1.前衛は、相手ボールと自分が守るサイドのコーナーを結んだラインに「1歩で届く」ところに立つ。
2.後衛は、味方前衛が守っているところを「デッドゾーン」として捨てる。また相手前衛がかぶっている部分も「実質的なデッドゾーン」として捨て、その間のオープンスペースの中央ライン上に立つ。
の2つでした。
この2つの基本を守っていれば、クロスラリーで相手ペアが多少動いたとしても対応できることになります。
ただし、この「デッドゾーン」を認識するためには、コートを俯瞰で見る感覚であったり、CGを描くように頭の中でデッドゾーンに色をつけたりラインを引いたりする必要はありますが、うちの生徒も少し練習すればできるようになりますから、どんな方でも、ちょっと練習すれば大丈夫だと思います。
それでは、相手後衛がコートの少し内側──シングルス・サイドライン上で打つときにはどうなるでしょうか。
それが次の図です。
おわかりですか?
まず、相手後衛が打つボールとコーナーを結ぶラインが斜めになりますから、味方前衛もそれにあわせて、少しだけ内側に移動することになります。
これがなかなかできない。
「サイド(ストレート)を守れ!」
っていうと、どっかりとサイドに立っているだけで、こういう微調節ができません。
また、相手後衛bから見えるパートナー前衛Bの立ち位置もずれて見えているはずですから「実質的なデッドゾーン」も変わることになります。
それによって生まれる「オープンスペース」は、前回と比べ、味方後衛から見るとわずかに左ずれることになります。

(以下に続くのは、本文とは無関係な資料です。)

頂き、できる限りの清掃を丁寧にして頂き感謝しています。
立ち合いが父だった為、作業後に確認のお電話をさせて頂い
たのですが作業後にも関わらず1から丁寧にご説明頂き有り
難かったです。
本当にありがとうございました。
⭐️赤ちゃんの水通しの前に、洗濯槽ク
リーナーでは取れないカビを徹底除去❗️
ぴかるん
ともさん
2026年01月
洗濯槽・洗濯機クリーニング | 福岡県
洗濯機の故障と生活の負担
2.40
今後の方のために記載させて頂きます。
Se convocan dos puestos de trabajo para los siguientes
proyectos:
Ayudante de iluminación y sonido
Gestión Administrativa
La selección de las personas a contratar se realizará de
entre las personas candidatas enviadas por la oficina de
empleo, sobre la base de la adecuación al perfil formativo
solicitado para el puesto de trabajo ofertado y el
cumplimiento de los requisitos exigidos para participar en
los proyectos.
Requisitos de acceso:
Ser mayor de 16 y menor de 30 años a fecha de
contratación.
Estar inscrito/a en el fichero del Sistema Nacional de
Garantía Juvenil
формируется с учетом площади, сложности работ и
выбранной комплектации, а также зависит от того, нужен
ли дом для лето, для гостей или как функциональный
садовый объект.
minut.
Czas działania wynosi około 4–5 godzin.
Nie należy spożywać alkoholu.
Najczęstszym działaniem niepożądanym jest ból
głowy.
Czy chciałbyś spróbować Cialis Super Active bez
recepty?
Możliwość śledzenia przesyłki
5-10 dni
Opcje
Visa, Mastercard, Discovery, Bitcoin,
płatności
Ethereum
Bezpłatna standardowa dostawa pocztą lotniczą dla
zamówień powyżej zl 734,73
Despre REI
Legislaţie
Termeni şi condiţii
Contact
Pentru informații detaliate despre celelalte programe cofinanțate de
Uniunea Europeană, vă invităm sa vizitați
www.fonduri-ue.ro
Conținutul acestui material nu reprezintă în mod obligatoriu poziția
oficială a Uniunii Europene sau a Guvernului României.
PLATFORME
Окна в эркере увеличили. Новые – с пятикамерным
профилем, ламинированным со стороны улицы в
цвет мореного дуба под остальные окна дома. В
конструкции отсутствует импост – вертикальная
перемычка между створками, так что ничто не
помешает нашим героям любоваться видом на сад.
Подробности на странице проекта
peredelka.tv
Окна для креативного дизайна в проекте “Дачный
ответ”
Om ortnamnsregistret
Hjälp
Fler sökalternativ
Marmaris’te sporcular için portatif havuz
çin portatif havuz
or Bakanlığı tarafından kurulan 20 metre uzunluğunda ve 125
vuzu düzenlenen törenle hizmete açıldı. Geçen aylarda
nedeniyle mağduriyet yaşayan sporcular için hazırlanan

ですから、味方後衛はコートのセンター方向にポジションを移動することになるんです。
これが、初心者はよく逆になります。
こちらから見て、相手後衛が右方向に動くと、それにあわせて右に動いてしまう。
でもオープンスペースを考えれば、それは間違いだとすぐ分かりますね。
僕はまずこの後衛の動きを徹底させます。
これができないと、これからご紹介するポジショニングが全てずれることになるからです。
もちろん、個人個人にとって、フォアとバックの得意不得意がありますから、それは計算に入れないといけない。
たとえば、図の味方後衛にとってバック側にボールが返ってきた場合、コート左側のクロス方向に打つのが苦手な選手がいます。
バックハンドにとっては「逆クロス」になり、クローズスタンスで打つには大きなステップの踏み替えが必要だったり、オープンスタンスで強いショットを打つ技術が必要だったりするので、けっこう苦手な選手が多くいます。
ですので、ほんのわずかにバック側にシフトして、フォアに回り込む準備をすることが必要な選手はいますが、それも「オープンスペースの中央ライン」を想定できればこそです。
さて、次回はもうちょっと、相手後衛bを移動させましょう。